La décision rendue par le Conseil constitutionnel le 26 mars 2020 est en effet la pire décision rendue par le Conseil de son histoire.
Pour mémoire, une loi organique concernant la gestion de la crise du covid 19 est soumise au contrôle des Sages.
Le Conseil constitutionnel réalise un contrôle pour le moins surprenant puisque la loi en cause était entachée initialement d’une inconstitutionnalité dans la mesure où elle violait l’article 46 de la constitution, qui prévoit que la loi organique ne peut être soumise à la délibération de la première assemblée saisie avant l’expiration d’un délai de 15 jours après son dépôt.

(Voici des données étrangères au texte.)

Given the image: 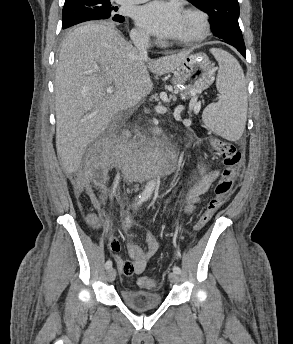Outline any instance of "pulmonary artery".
Segmentation results:
<instances>
[{
	"instance_id": "e3ab8cb5",
	"label": "pulmonary artery",
	"mask_w": 293,
	"mask_h": 344,
	"mask_svg": "<svg viewBox=\"0 0 293 344\" xmlns=\"http://www.w3.org/2000/svg\"><path fill=\"white\" fill-rule=\"evenodd\" d=\"M117 3L120 4H139L146 2L147 0H115Z\"/></svg>"
}]
</instances>
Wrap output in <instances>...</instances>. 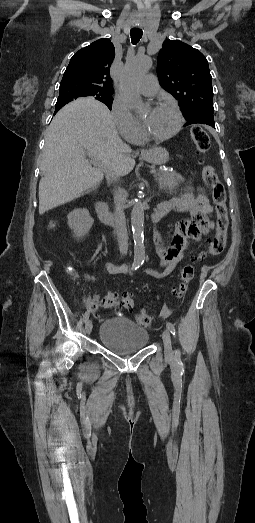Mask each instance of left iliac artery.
<instances>
[{
  "mask_svg": "<svg viewBox=\"0 0 255 523\" xmlns=\"http://www.w3.org/2000/svg\"><path fill=\"white\" fill-rule=\"evenodd\" d=\"M166 325H167V328L169 329V331L171 332V334L173 336H175L176 335V330H175L174 325L171 322H167ZM175 359H176L177 362H180V351L179 350H176V352H175Z\"/></svg>",
  "mask_w": 255,
  "mask_h": 523,
  "instance_id": "obj_1",
  "label": "left iliac artery"
}]
</instances>
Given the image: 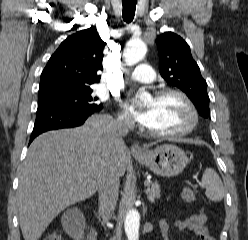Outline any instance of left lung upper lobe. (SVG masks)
Here are the masks:
<instances>
[{
  "instance_id": "obj_1",
  "label": "left lung upper lobe",
  "mask_w": 248,
  "mask_h": 240,
  "mask_svg": "<svg viewBox=\"0 0 248 240\" xmlns=\"http://www.w3.org/2000/svg\"><path fill=\"white\" fill-rule=\"evenodd\" d=\"M156 44L161 76L185 92L201 116L210 117L207 83L201 76L188 44L173 32L159 35Z\"/></svg>"
}]
</instances>
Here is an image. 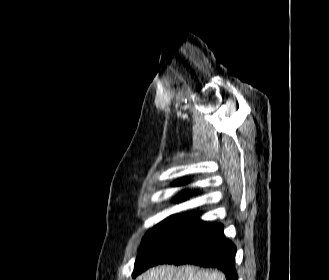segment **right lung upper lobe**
Instances as JSON below:
<instances>
[{
  "instance_id": "obj_1",
  "label": "right lung upper lobe",
  "mask_w": 329,
  "mask_h": 280,
  "mask_svg": "<svg viewBox=\"0 0 329 280\" xmlns=\"http://www.w3.org/2000/svg\"><path fill=\"white\" fill-rule=\"evenodd\" d=\"M188 181H189L188 179L184 178V179H181V180L176 181L174 183V185H184V184L188 183ZM177 198H179V199H187V196L186 195H181V196H178Z\"/></svg>"
}]
</instances>
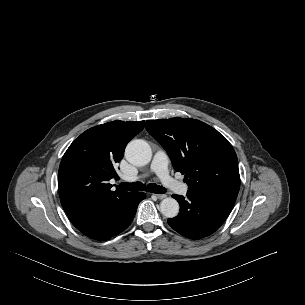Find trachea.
<instances>
[{
  "mask_svg": "<svg viewBox=\"0 0 305 305\" xmlns=\"http://www.w3.org/2000/svg\"><path fill=\"white\" fill-rule=\"evenodd\" d=\"M120 186L128 191H142L145 190V185L142 182L128 183L122 182ZM146 191L156 194H163L167 190L163 186H159L157 184H148L146 187Z\"/></svg>",
  "mask_w": 305,
  "mask_h": 305,
  "instance_id": "3493384b",
  "label": "trachea"
}]
</instances>
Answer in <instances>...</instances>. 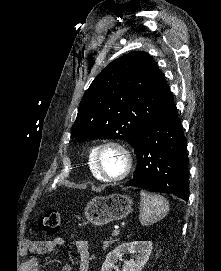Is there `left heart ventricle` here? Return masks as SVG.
<instances>
[{
  "mask_svg": "<svg viewBox=\"0 0 221 271\" xmlns=\"http://www.w3.org/2000/svg\"><path fill=\"white\" fill-rule=\"evenodd\" d=\"M103 150H106L107 153L103 154L101 163L103 172L106 173L105 177H121L122 169H125V166H119V156H122L121 152H117V147H104Z\"/></svg>",
  "mask_w": 221,
  "mask_h": 271,
  "instance_id": "b2bd125f",
  "label": "left heart ventricle"
}]
</instances>
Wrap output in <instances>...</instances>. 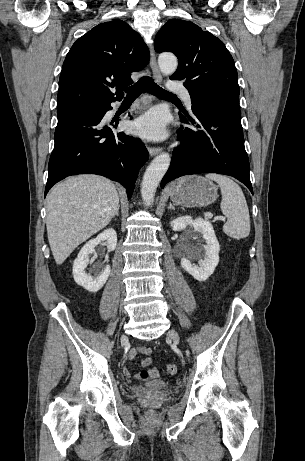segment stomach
<instances>
[{
    "instance_id": "0dacf381",
    "label": "stomach",
    "mask_w": 305,
    "mask_h": 461,
    "mask_svg": "<svg viewBox=\"0 0 305 461\" xmlns=\"http://www.w3.org/2000/svg\"><path fill=\"white\" fill-rule=\"evenodd\" d=\"M171 200L178 205L193 208L212 204L218 197L217 186L210 180L197 176H186L171 185Z\"/></svg>"
}]
</instances>
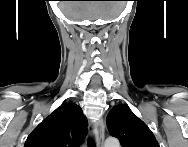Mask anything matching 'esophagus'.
I'll return each mask as SVG.
<instances>
[{"label": "esophagus", "instance_id": "esophagus-1", "mask_svg": "<svg viewBox=\"0 0 188 147\" xmlns=\"http://www.w3.org/2000/svg\"><path fill=\"white\" fill-rule=\"evenodd\" d=\"M93 132L95 135V141H96L97 147H103L105 125H104V121L102 118H98L93 122Z\"/></svg>", "mask_w": 188, "mask_h": 147}]
</instances>
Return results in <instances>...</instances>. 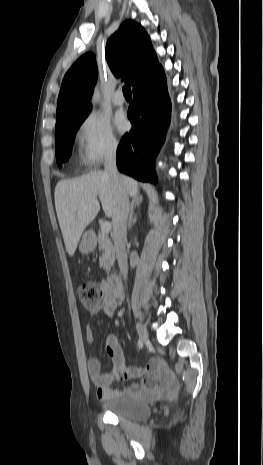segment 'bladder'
<instances>
[{
	"instance_id": "1",
	"label": "bladder",
	"mask_w": 263,
	"mask_h": 465,
	"mask_svg": "<svg viewBox=\"0 0 263 465\" xmlns=\"http://www.w3.org/2000/svg\"><path fill=\"white\" fill-rule=\"evenodd\" d=\"M100 405L104 411L132 421L146 420L152 414V408L148 403L129 396L110 398Z\"/></svg>"
}]
</instances>
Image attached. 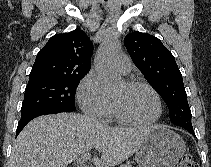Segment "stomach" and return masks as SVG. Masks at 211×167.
I'll use <instances>...</instances> for the list:
<instances>
[{"instance_id":"1","label":"stomach","mask_w":211,"mask_h":167,"mask_svg":"<svg viewBox=\"0 0 211 167\" xmlns=\"http://www.w3.org/2000/svg\"><path fill=\"white\" fill-rule=\"evenodd\" d=\"M185 150V142L179 135L155 126L136 151L135 159L138 167H175Z\"/></svg>"}]
</instances>
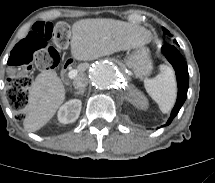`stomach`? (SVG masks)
<instances>
[{
    "label": "stomach",
    "mask_w": 215,
    "mask_h": 183,
    "mask_svg": "<svg viewBox=\"0 0 215 183\" xmlns=\"http://www.w3.org/2000/svg\"><path fill=\"white\" fill-rule=\"evenodd\" d=\"M125 63L139 78L148 75L152 70L149 50L143 46L138 47L136 51L131 53L125 60Z\"/></svg>",
    "instance_id": "stomach-1"
}]
</instances>
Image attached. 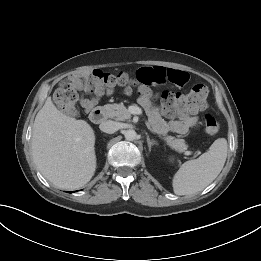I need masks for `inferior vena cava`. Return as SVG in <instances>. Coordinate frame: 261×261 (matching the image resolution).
<instances>
[{
  "label": "inferior vena cava",
  "mask_w": 261,
  "mask_h": 261,
  "mask_svg": "<svg viewBox=\"0 0 261 261\" xmlns=\"http://www.w3.org/2000/svg\"><path fill=\"white\" fill-rule=\"evenodd\" d=\"M99 128L101 131L108 133V134H112L114 132H116L117 130H119L120 125L118 122L112 121V120H107L105 122H102L99 125Z\"/></svg>",
  "instance_id": "obj_1"
}]
</instances>
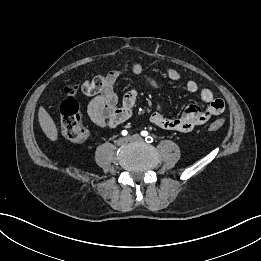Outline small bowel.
<instances>
[{"mask_svg": "<svg viewBox=\"0 0 261 261\" xmlns=\"http://www.w3.org/2000/svg\"><path fill=\"white\" fill-rule=\"evenodd\" d=\"M127 69L139 76L141 82L152 87L161 86L156 79L141 76L143 66L139 62L108 72L103 76V86L99 92H83L86 95L96 94L87 105V115L95 125L102 128H115L129 118L131 110L137 101V89L128 90L124 94L121 103L118 102V96L114 91L116 80ZM164 73L170 80L182 83L189 93H198L201 100L207 103V106L201 108L195 104L189 105L180 118L171 119L163 114L161 104L158 103L150 117V121L155 126L167 131L190 132L224 111V101L215 98L210 89L199 88L195 80L183 78L180 72L174 68L166 67Z\"/></svg>", "mask_w": 261, "mask_h": 261, "instance_id": "c3829d8e", "label": "small bowel"}]
</instances>
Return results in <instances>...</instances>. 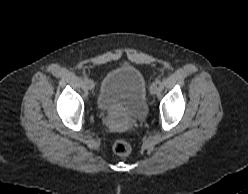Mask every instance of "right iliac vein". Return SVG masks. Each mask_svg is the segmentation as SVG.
<instances>
[{"mask_svg":"<svg viewBox=\"0 0 248 194\" xmlns=\"http://www.w3.org/2000/svg\"><path fill=\"white\" fill-rule=\"evenodd\" d=\"M86 86L89 90H92L94 88V82L92 80H87Z\"/></svg>","mask_w":248,"mask_h":194,"instance_id":"1","label":"right iliac vein"}]
</instances>
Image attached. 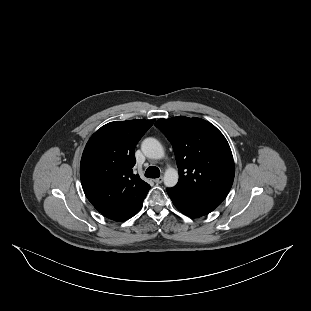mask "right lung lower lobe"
Returning <instances> with one entry per match:
<instances>
[{"label": "right lung lower lobe", "mask_w": 311, "mask_h": 311, "mask_svg": "<svg viewBox=\"0 0 311 311\" xmlns=\"http://www.w3.org/2000/svg\"><path fill=\"white\" fill-rule=\"evenodd\" d=\"M142 205H143V202H142V204L140 205L139 209L136 211V213L141 209ZM136 213H135V214H136ZM135 214H134V215H135ZM134 215H133V216H134Z\"/></svg>", "instance_id": "98d812e1"}]
</instances>
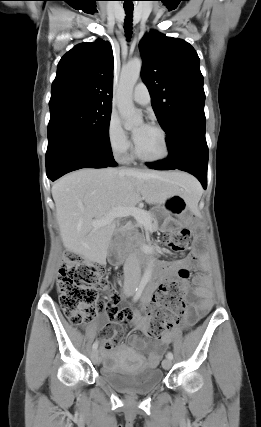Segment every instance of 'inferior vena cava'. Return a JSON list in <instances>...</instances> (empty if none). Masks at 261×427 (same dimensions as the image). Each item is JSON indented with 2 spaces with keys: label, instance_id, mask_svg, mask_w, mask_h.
<instances>
[{
  "label": "inferior vena cava",
  "instance_id": "1",
  "mask_svg": "<svg viewBox=\"0 0 261 427\" xmlns=\"http://www.w3.org/2000/svg\"><path fill=\"white\" fill-rule=\"evenodd\" d=\"M141 278L140 265L134 253H129L124 263L125 286H138Z\"/></svg>",
  "mask_w": 261,
  "mask_h": 427
}]
</instances>
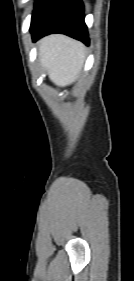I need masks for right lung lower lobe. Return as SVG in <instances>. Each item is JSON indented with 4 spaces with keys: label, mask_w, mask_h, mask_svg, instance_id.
I'll return each mask as SVG.
<instances>
[{
    "label": "right lung lower lobe",
    "mask_w": 134,
    "mask_h": 281,
    "mask_svg": "<svg viewBox=\"0 0 134 281\" xmlns=\"http://www.w3.org/2000/svg\"><path fill=\"white\" fill-rule=\"evenodd\" d=\"M82 0H39L30 31L34 41L50 33H62L89 44Z\"/></svg>",
    "instance_id": "right-lung-lower-lobe-1"
}]
</instances>
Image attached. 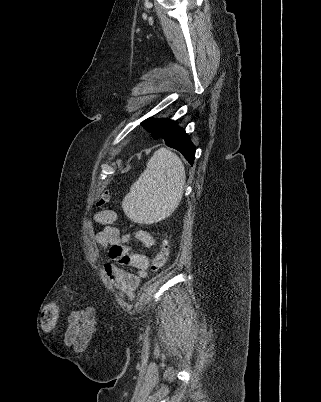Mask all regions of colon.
<instances>
[{
  "mask_svg": "<svg viewBox=\"0 0 321 402\" xmlns=\"http://www.w3.org/2000/svg\"><path fill=\"white\" fill-rule=\"evenodd\" d=\"M110 201V193L104 192L99 198L98 206H104ZM170 254L169 242L166 239L161 241L160 247L151 262V270L157 272L161 270L167 263ZM58 316V307L51 304L43 311L41 316V326L44 330H51L56 323Z\"/></svg>",
  "mask_w": 321,
  "mask_h": 402,
  "instance_id": "colon-1",
  "label": "colon"
}]
</instances>
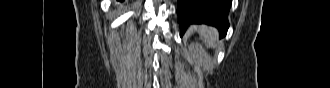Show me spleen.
<instances>
[{"label":"spleen","mask_w":330,"mask_h":88,"mask_svg":"<svg viewBox=\"0 0 330 88\" xmlns=\"http://www.w3.org/2000/svg\"><path fill=\"white\" fill-rule=\"evenodd\" d=\"M198 31L201 38L207 43L209 47L216 46L217 31L214 28L203 25L199 27Z\"/></svg>","instance_id":"1"}]
</instances>
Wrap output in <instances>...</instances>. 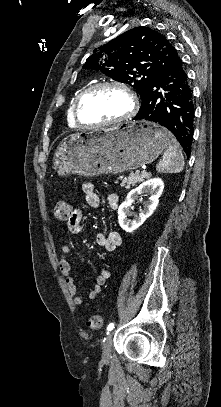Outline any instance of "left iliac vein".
<instances>
[{"mask_svg":"<svg viewBox=\"0 0 221 407\" xmlns=\"http://www.w3.org/2000/svg\"><path fill=\"white\" fill-rule=\"evenodd\" d=\"M113 332L111 331L106 337L102 346V358L108 360L111 357Z\"/></svg>","mask_w":221,"mask_h":407,"instance_id":"obj_1","label":"left iliac vein"}]
</instances>
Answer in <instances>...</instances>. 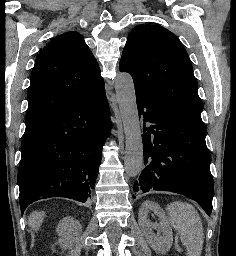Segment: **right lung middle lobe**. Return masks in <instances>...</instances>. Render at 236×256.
Masks as SVG:
<instances>
[{
  "label": "right lung middle lobe",
  "mask_w": 236,
  "mask_h": 256,
  "mask_svg": "<svg viewBox=\"0 0 236 256\" xmlns=\"http://www.w3.org/2000/svg\"><path fill=\"white\" fill-rule=\"evenodd\" d=\"M34 125H36V124H34V123H26V130L32 128Z\"/></svg>",
  "instance_id": "1"
}]
</instances>
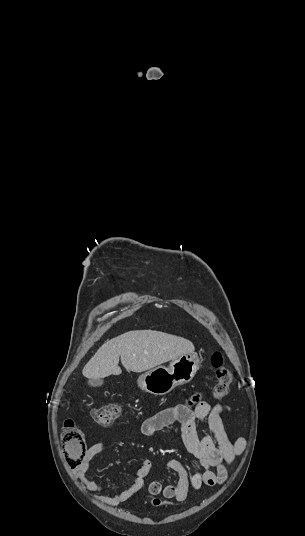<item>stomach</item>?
Instances as JSON below:
<instances>
[{"label":"stomach","mask_w":305,"mask_h":536,"mask_svg":"<svg viewBox=\"0 0 305 536\" xmlns=\"http://www.w3.org/2000/svg\"><path fill=\"white\" fill-rule=\"evenodd\" d=\"M199 368V356L196 352L193 354H183L177 360L170 362L169 368L157 366L150 372H145L139 376L137 384L141 390L155 394V396H164L174 390L176 386H183L193 380Z\"/></svg>","instance_id":"obj_1"}]
</instances>
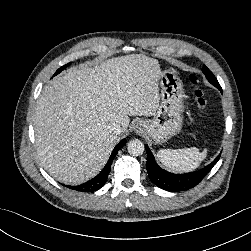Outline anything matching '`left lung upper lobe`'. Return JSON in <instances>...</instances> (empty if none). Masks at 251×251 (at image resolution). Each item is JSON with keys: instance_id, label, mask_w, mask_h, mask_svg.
I'll use <instances>...</instances> for the list:
<instances>
[{"instance_id": "obj_1", "label": "left lung upper lobe", "mask_w": 251, "mask_h": 251, "mask_svg": "<svg viewBox=\"0 0 251 251\" xmlns=\"http://www.w3.org/2000/svg\"><path fill=\"white\" fill-rule=\"evenodd\" d=\"M203 73L211 84H219L213 73L206 66H203Z\"/></svg>"}]
</instances>
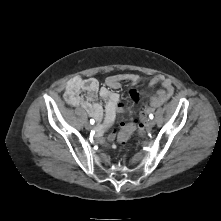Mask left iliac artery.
Here are the masks:
<instances>
[{
    "mask_svg": "<svg viewBox=\"0 0 221 221\" xmlns=\"http://www.w3.org/2000/svg\"><path fill=\"white\" fill-rule=\"evenodd\" d=\"M149 118H150V119H153V118H154L153 114H150V115H149Z\"/></svg>",
    "mask_w": 221,
    "mask_h": 221,
    "instance_id": "44dca946",
    "label": "left iliac artery"
}]
</instances>
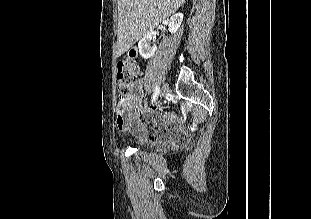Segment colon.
Returning <instances> with one entry per match:
<instances>
[{"label": "colon", "mask_w": 311, "mask_h": 219, "mask_svg": "<svg viewBox=\"0 0 311 219\" xmlns=\"http://www.w3.org/2000/svg\"><path fill=\"white\" fill-rule=\"evenodd\" d=\"M138 73V68L135 63L131 59H120L117 61L116 64V81H117V88L120 94V101L119 103H127L128 97L133 90L136 76ZM154 129V127H153ZM173 132L172 130L168 129L165 125H162L161 132ZM174 133V132H173ZM177 136L175 143L182 144L186 141V138L174 133ZM151 140H158L160 139L159 136H150Z\"/></svg>", "instance_id": "1"}]
</instances>
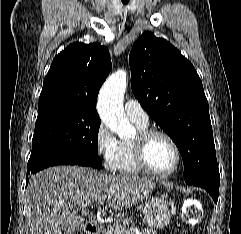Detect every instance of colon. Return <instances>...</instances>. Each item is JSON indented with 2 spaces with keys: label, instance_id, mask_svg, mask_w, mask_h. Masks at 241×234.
<instances>
[{
  "label": "colon",
  "instance_id": "colon-1",
  "mask_svg": "<svg viewBox=\"0 0 241 234\" xmlns=\"http://www.w3.org/2000/svg\"><path fill=\"white\" fill-rule=\"evenodd\" d=\"M202 217L200 204L195 199L188 200L183 206V218L191 225L197 224Z\"/></svg>",
  "mask_w": 241,
  "mask_h": 234
}]
</instances>
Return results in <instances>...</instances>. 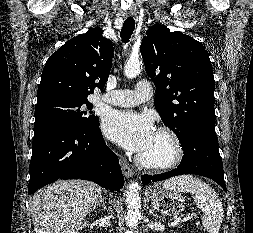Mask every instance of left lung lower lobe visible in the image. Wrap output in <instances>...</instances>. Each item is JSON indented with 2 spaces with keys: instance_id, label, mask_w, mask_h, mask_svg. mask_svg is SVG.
<instances>
[{
  "instance_id": "1",
  "label": "left lung lower lobe",
  "mask_w": 253,
  "mask_h": 233,
  "mask_svg": "<svg viewBox=\"0 0 253 233\" xmlns=\"http://www.w3.org/2000/svg\"><path fill=\"white\" fill-rule=\"evenodd\" d=\"M180 143L184 156L178 167L158 175H142V183L147 185L151 181L157 182L172 176L196 174L214 180L226 191L215 127L205 124L198 125Z\"/></svg>"
}]
</instances>
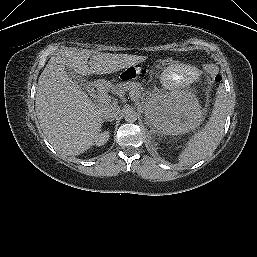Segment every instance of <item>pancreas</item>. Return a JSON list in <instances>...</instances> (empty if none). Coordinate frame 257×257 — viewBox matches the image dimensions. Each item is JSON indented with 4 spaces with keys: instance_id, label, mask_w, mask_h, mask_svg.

Or, la loi organique a été déposée à l’Assemblée nationale le 18 mars pour être promulguée le 23 mars 2020…
Ne respectant pas les délais de quinzaine, l’inconstitutionnalité de la loi organique la disqualifiait. Et pourtant, le Conseil passe outre et valide.
De surcroît, la loi organique prévoyait la suspension des délais liés à l’examen d’une question prioritaire de constitutionnalité.
Certes le juge conserve la possibilité discrétionnaire d’examiner les QPC dans un délai raisonnable qui lui semble les plus pertinentes ce qui ajoute a de l’inconstitutionnalité de l’arbitraire.
Il résulte de cette situation deux constats dont il faudra tirer toutes les conséquences :
Il est inconcevable surtout en période de crise que le gardien de la constitution viole la norme suprême délibérément dont il est le gardien au nom du peuple français souverain.
Une réflexion sur la supra constitutionnalité des normes et des procédures est à envisager urgemment.
Il en est de même du choix politique des sages dont la compétence juridique doit primer sur tout autre considération.
Le deuxième constat témoigne de la volonté de restreindre l’accès de tout citoyen à la procédure de Question Prioritaire de Constitutionnalité qui permet d’être un véritable garde-fou législatif et de procéder à la censure de loi manifestement contraire aux droits fondamentaux.
Introduire de l’arbitraire dans le choix des questions qui seront traitées potentiellement et suspendre tous les délais donnent le sentiment d’une reddition juridictionnelle totale.
Notre système a besoin de tous les acteurs du droit, y compris et surtout du Conseil constitutionnel qui incarne une forme de sagesse dont le rayonnement est incontestable.
Des réformes sont dorénavant inéluctables et salutaires.